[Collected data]
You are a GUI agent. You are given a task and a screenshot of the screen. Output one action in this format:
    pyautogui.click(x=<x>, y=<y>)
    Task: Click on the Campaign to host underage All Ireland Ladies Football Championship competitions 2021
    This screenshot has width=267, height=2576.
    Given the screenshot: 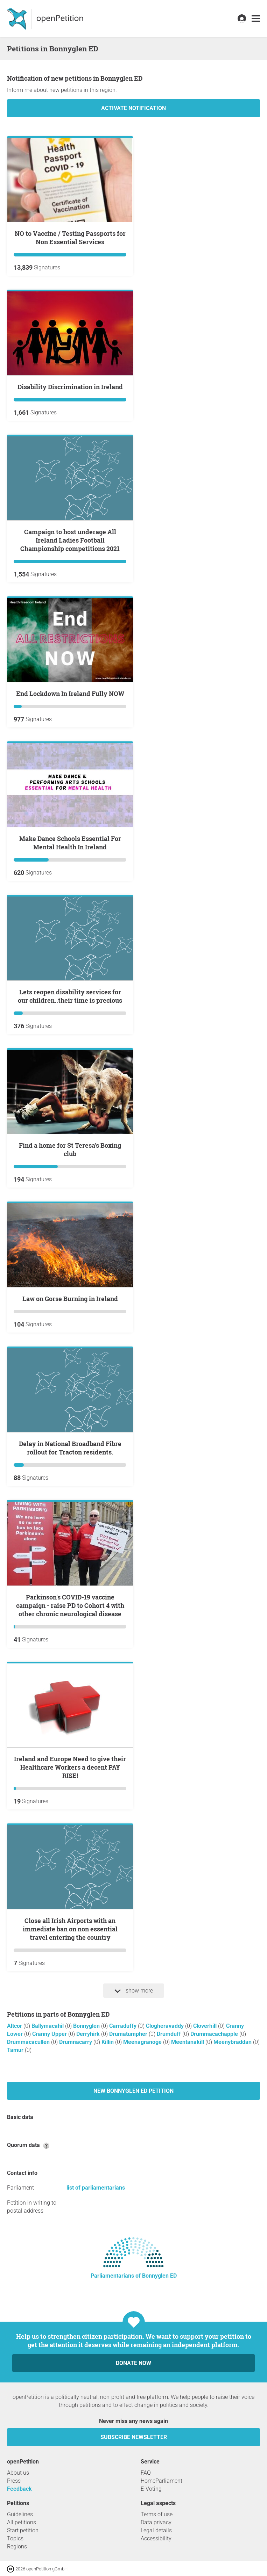 What is the action you would take?
    pyautogui.click(x=70, y=540)
    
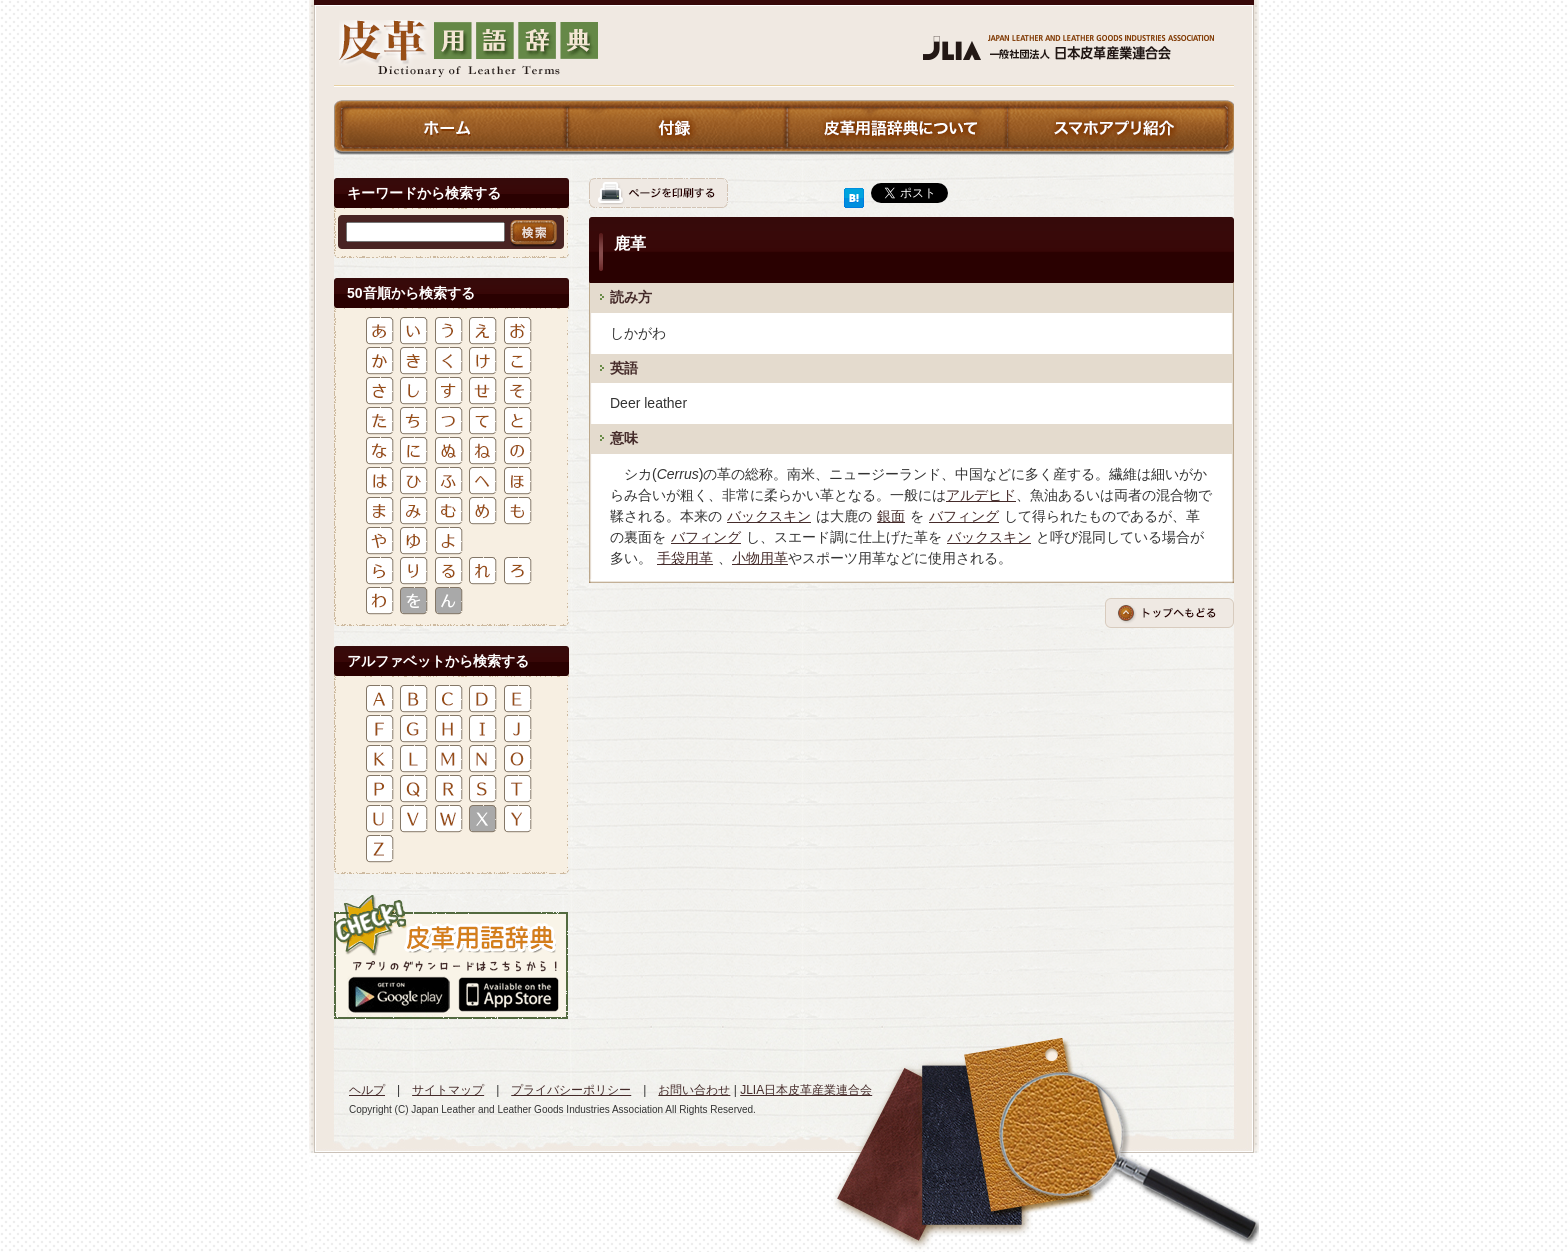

- [WORK TO COMPLETE]:
Give back the opening line of the records above and every line after it, up to and including the one with "This screenshot has", unchanged.

- [SOLUTION]:
You are a GUI agent. You are given a task and a screenshot of the screen. Output one action in this format:
    pyautogui.click(x=<x>, y=<y>)
    Task: Click on the Campaign to host underage All Ireland Ladies Football Championship competitions 2021
    This screenshot has width=267, height=2576.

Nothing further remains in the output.